Police forces (Paramilitary Constabularies/Gendarmeries/Border Guards, etc.) have often provided the majority of the armed force in Aid to the Civil Power operations - riot control, internal security, border guard, counterterrorism, and counterinsurgency - with the Military reinforcing the Police as, if, necessary. Look at the great empires of modern times - Britain and Russia especially - and you will see that large numbers of paramilitary police troops engaged in all aspects of low intensity conflict, from the various Imperial police and constabulary forces scattered across the former British Empire, to the Russian use of KGB and MVD troops to keep restive populations under control. In more cases than not, the military played second fiddle to the police, and this makes clear sense, as it is the police, not the military, who actually have to hold ground and the population residing within. The lack of an effective police force usually results in failure, as the military rarely possesses enough troops to physically occupy and control what the police cannot.

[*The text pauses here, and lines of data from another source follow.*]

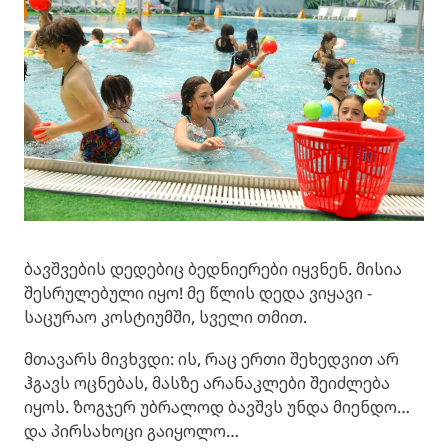
ბავშვების დედებიც ბედნიერები იყვნენ. მისია
შესრულებული იყო! მე წლის დედა ვიყავი -
საცურაო კოსტიუმში, სველი თმით.
მთავარს მივხვდი: ის, რაც ერთი შეხედვით არ
ჰგავს ოცნებას, მასზე არანაკლები შეიძლება
იყოს. ზოგჯერ უბრალოდ ბავშვს უნდა მიენდო…
და პირსახოცი გაიყოლო…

Perhaps the "best" models for this might be the paramilitary police forces of the Raj, and those in Malaysia (both in the Malayan Emergency and in the Borneo Confrontation); Rhodesia's police forces might also be useful here. The failures of paramilitary police forces, such as in Afghanistan, graphically illlustrate the difficulties of waging and winning a COIN campaign in the absense of an effective police force. If military force may often amount to a fist into water in COIN, paramilitary police, conversely, may act as a sort of sponge, soaking up the insurgency's armed strength. The military is potentially useful, often even necessary in COIN; but effective paramilitary Police, who live amongst and know the people and land intimately, are utterly essential. The Police are the cake in COIN; the Military is the icing.